ITEM 2.  MANAGEMENT'S DISCUSSION AND ANALYSIS OF FINANCIAL CONDITION AND RESULTS
         OF OPERATIONS


LIQUIDITY AND CAPITAL RESOURCES

         The Partnership owns and manages a diversified portfolio of leased
commercial aircraft and makes quarterly distributions to the partners of net
cash flow generated by operations. In certain situations, the Partnership may
retain cash flow from operations to finance authorized capital expenditures.

         Rent and other receivables increased by $52,000 from $422,000 at
December 31, 1997 to $474,000 at March 31, 1998. This increase was due to
amounts due from TWA and Sky Trek at March 31, 1998 (which were paid in early
April, 1998) offset by the continued repayment of the advance by TWA.

         Other assets increased by $3,000 from $26,000 at December 31, 1997 to
$29,000 at March 31, 1998.

         Deferred rental income and deposits increased $124,000 from $982,000 at
December 31, 1997 to $1,106,000 at March 31, 1998, due to the receipt in March,
upon delivery of the aircraft, of the April, 1998 rent from TNT.

         Payable to affiliates decreased by $88,000, from $458,000 at December
31, 1997 to $370,000 at March 31, 1998.

                                                                              14
<PAGE>   15
         During the three months ended March 31, 1998 the Partnership paid cash
distributions pertaining to the fourth quarter of 1997. The quarterly
distribution represented an annualized rate equal to 8% of contributed capital
($.40 per Unit).

         The amount of each distribution will be determined on a quarterly basis
after an evaluation of the Partnership's operating results and its current and
expected financial position. The distribution for the first quarter of 1998 was
paid on April 25, 1998 at an annualized rate of 8% of contributed capital ($.40
per Unit).

         Distributions may be characterized for tax, accounting and economic
purposes as a return of capital, a return on capital, or both. The portion of
each cash distribution by a partnership which exceeds its net income for the
fiscal period may be deemed a return of capital. Based on the amount of net
income reported by the Partnership for accounting purposes, approximately 85% of
the cash distributions declared for the quarter ended March 31, 1998,
constituted a return of capital. Also, based on the amount of net income
reported by the Partnership for accounting purposes, approximately 72% of the
cash distributions paid to the partners from inception of the Partnership
through March 31, 1998 constituted a return of capital. However, the total
actual return on capital over the Partnership's life can only be determined at
the termination of the Partnership after all cash flows, including proceeds from
the sale of the aircraft, have been realized.

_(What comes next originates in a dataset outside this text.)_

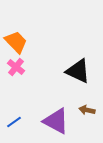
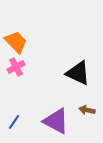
pink cross: rotated 24 degrees clockwise
black triangle: moved 2 px down
blue line: rotated 21 degrees counterclockwise
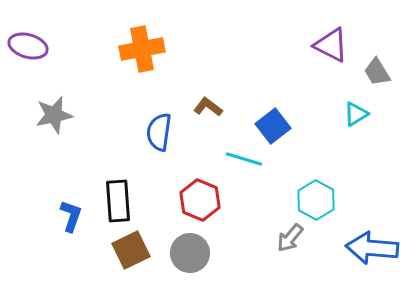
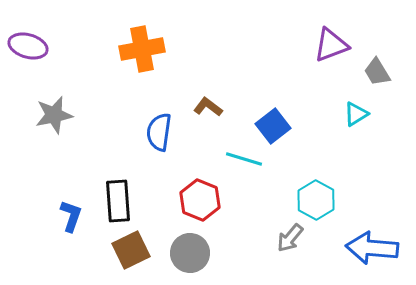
purple triangle: rotated 48 degrees counterclockwise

         In July 1995, the Partnership and the Lender completed an extension of
their existing loan commitment. Under the new agreement, the aggregate
commitment remained at $4,000,000, the Partnership's ability to borrow under the
facility was extended until May 1, 1997 and the floating interest rate charged
under the facility was reduced to the Lender's prime rate plus 0.5%. The Lender
released the Boeing 747-100 aircraft as collateral under the loan and received a
security interest in the Partnership's MD-82 aircraft leased to TWA. The
Partnership borrowed an aggregate of $2,150,000 pursuant to the loan agreement,
of which $1,218,000 was outstanding at December 31, 1996.

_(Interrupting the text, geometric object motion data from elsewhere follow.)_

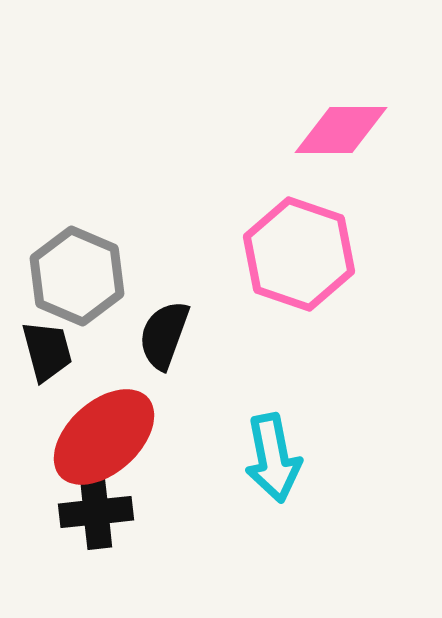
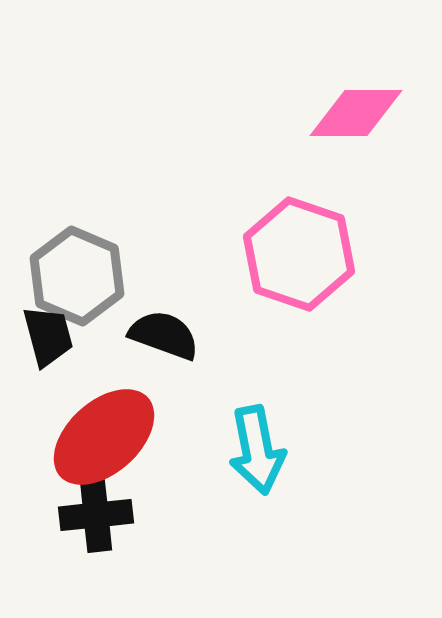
pink diamond: moved 15 px right, 17 px up
black semicircle: rotated 90 degrees clockwise
black trapezoid: moved 1 px right, 15 px up
cyan arrow: moved 16 px left, 8 px up
black cross: moved 3 px down
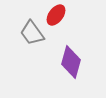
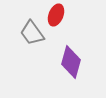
red ellipse: rotated 15 degrees counterclockwise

         In February 1997, the Partnership purchased five aircraft engines from
an unaffiliated third party for $2,150,000 plus six engine cores from the former
Kiwi aircraft which required overhaul, utilizing its then existing borrowing
facility. The Lender charged the Partnership 1.50% over prime with respect to
this borrowing and increased the rate on the other borrowings to 1.50% over
prime. In April 1997, the Partnership obtained a new borrowing facility with a
different lender. Under the terms of the new agreement, the Partnership will be
able to borrow up to $7,500,000 at an interest rate of 1% over the lender's
prime rate of interest. The lender's commitment is for a term of 36 months, at
which time all principal will be due. During 1997, the Partnership used an
aggregate $7.2 million to return prior outstanding debt and purchase hushkits
for the Sky Trek and TNT aircraft. In January 1998, the Lender increased the
borrowing commitment from $7.5 million to $10 million and increased the interest
rate to 1.25% over prime. The proceeds from the increased borrowing commitment
will be utilized to fund the cargo conversion of the aircraft delivered to TNT.

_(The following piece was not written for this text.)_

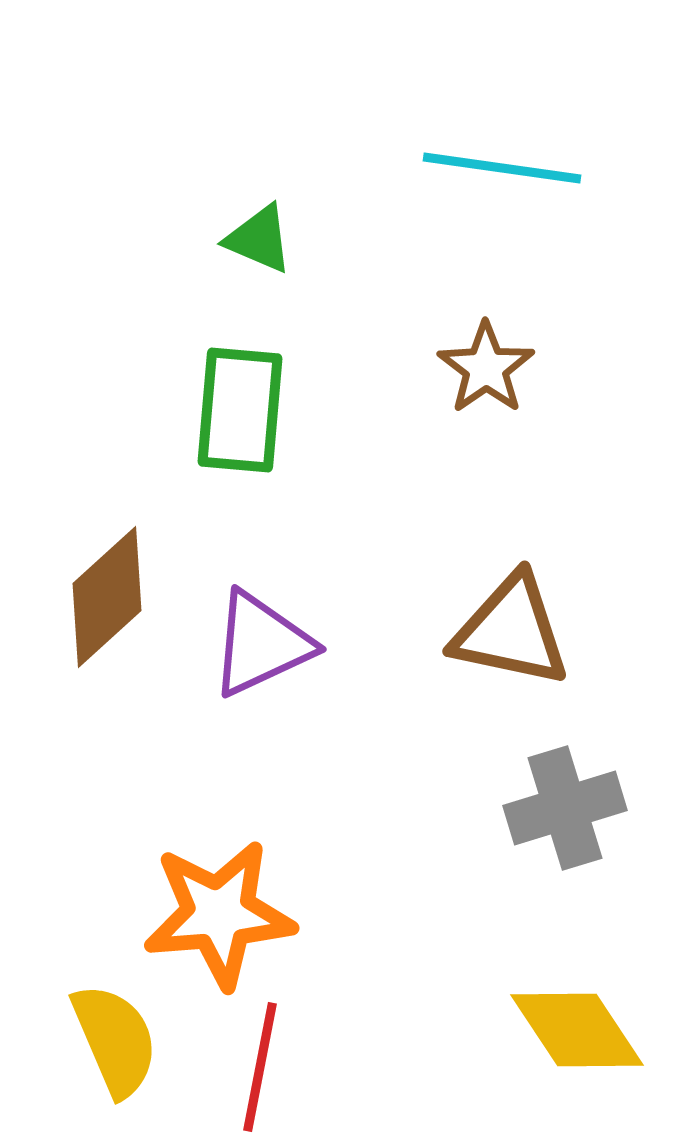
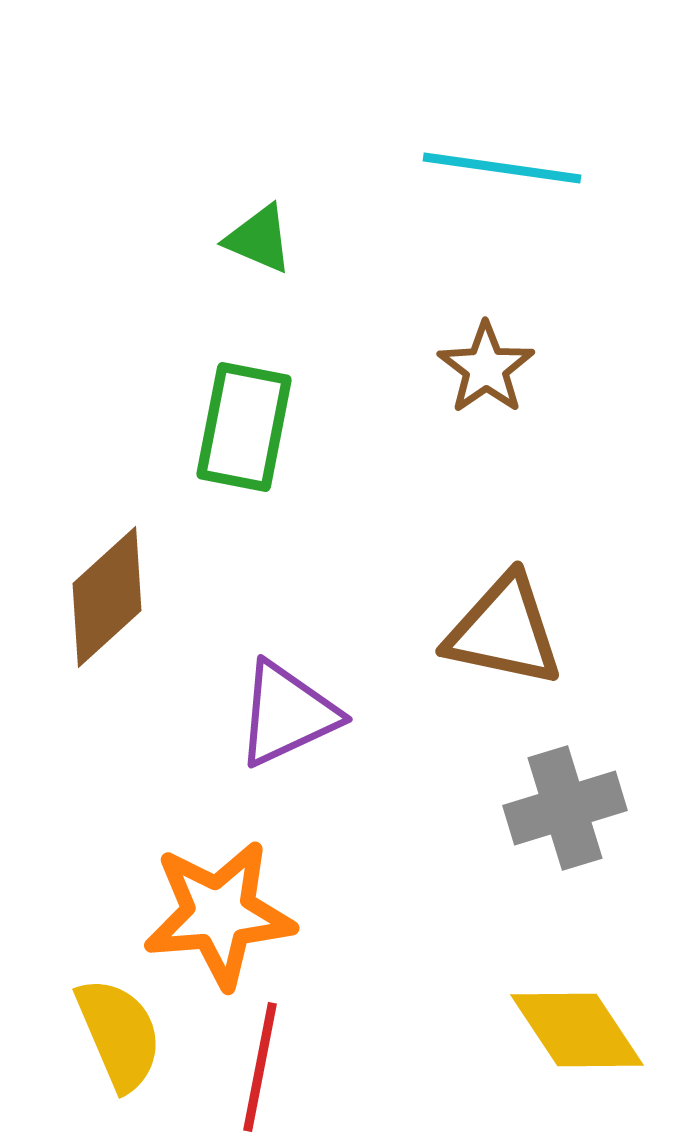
green rectangle: moved 4 px right, 17 px down; rotated 6 degrees clockwise
brown triangle: moved 7 px left
purple triangle: moved 26 px right, 70 px down
yellow semicircle: moved 4 px right, 6 px up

         With the exception of the 727-200 advanced aircraft leased to
Continental which is scheduled to expire on June 30, 1998 all of the
Partnership's assets are subject to leases with remaining terms of at least 27
months. The Partnership is currently investigating remarketing opportunities for
the 727-200 advanced aircraft. If the Partnership is unable to remarket this
aircraft on a timely basis the Partnership may not be able to sustain its
current distribution rate. During 1997 the Partnership invested $9.4 million in
capitalized aircraft's improvements and maintenance checks, of which $1.6
million was funded by the application of maintenance

                                                                              15
<PAGE>   16
reserves collected from Kiwi and Nations. During the quarter ended March 31,
1998, the Partnership spent approximately $1.2 million with respect to the cargo
conversion relating to the Boeing 727 leased to TNT. In January 1998, the
availability under the borrowing facility was increased from $7.5 million to $10
million. Upon the completion of the cargo conversion and delivery of the
aircraft to TNT in March 1998 all of the Partnership's aircraft were deployed.
(See Item 1, Financial Statements, Footnote 5, "Aircraft".)

         The Partnership is permitted to borrow up to 35% of the original
offering proceeds for improvements, enhancement or maintenance of aircraft. Any
such borrowings will only be made if the General Partners believe such
borrowings will be in the best interests of the Partnership and will enhance or
protect portfolio value. However, there can be no assurance that the Partnership
would be able to obtain any additional borrowings, if required.

LITIGATION

None

RESULTS OF OPERATIONS

         The Partnership's net income was $241,000 for the three months ended
March 31, 1998 ("1998 Quarter") as compared to $464,000 for the quarter ended
March 31, 1997 ("1997 Quarter"). Net income per limited partnership unit also
decreased to $.06 for the 1998 Quarter from $.11 per Unit for the 1997 Quarter.

         The decrease in the Partnership's net income for the 1998 Quarter
resulted primarily from greater depreciation expense relating to the Sky Trek
aircraft (off-lease in the 1997 Quarter) and greater interest expense relating
to increased borrowings to finance capitalized aircraft improvements made
throughout 1997 partially offset by an increase in rental revenue.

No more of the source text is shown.